With a view to finding associations between alcohol consumption and clinical outcomes, the PGI's School of Public Health enrolled more than 4,000 people aged between 35 and 70.
Their health conditions were tracked continuously since 2003.
The entire study included 1.14 lakh adults in 12 countries from all five continents, of whom around 12,000 (11%) were from high-income countries (HICs), around 24,000 (21%) were from upper-middle income countries (UMICs), 48,845 (43%) were from low-middle-income countries (LMICs), and 29,000 (25%) were from low-income countries (LICs).
According to experts, alcohol consumption is the third-most important modifiable risk factor for death and disability.
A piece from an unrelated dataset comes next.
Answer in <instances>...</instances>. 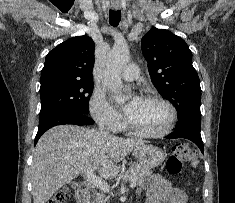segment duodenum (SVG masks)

The Lancet said alcohol consumption had been associated with both benefits and harms, and previous studies were mostly done in high-income countries.
"Our findings show that the alcohol use in countries of all income levels shows that the current use increases the risk of alcohol-related cancers and injury, with no reduction in risk of mortality or cardiovascular disease overall," said Dr Rajesh Kumar, one of the authors of the study, who heads School of Public Health at the PGI, where the study was carried out.
The study found that those who drank when they were enrolled for the study were associated with a 51% increased risk of alcohol-related cancers, including of the mouth, oesophagus, stomach, colorectum, liver, breast, ovary, head and neck.
The study also found that drinking was associated with a 24% reduced risk of heart attack, and there was no reduction in risk of mortality or stroke.
However, Dr Kumar said they had concluded that "there was no overall benefit from alcohol use. High alcohol intake and heavy episodic drinking were both associated with significant increases in risk of overall mortality".
Lead author of the study Dr Andrew Smyth of the Population Health Research Institute, McMaster University, Ontario, Canada, said, "Our data support the call to increase global awareness of the importance of harmful use of alcohol and the need to further identify and target the modifiable determinants of harmful alcohol use."
The high-income countries were Sweden and Canada; upper-middle-income countries were Argentina, Brazil, Chile, Poland, South Africa and Turkey; lower-middle-income countries were China and Colombia; and low-income countries were India and Zimbabwe.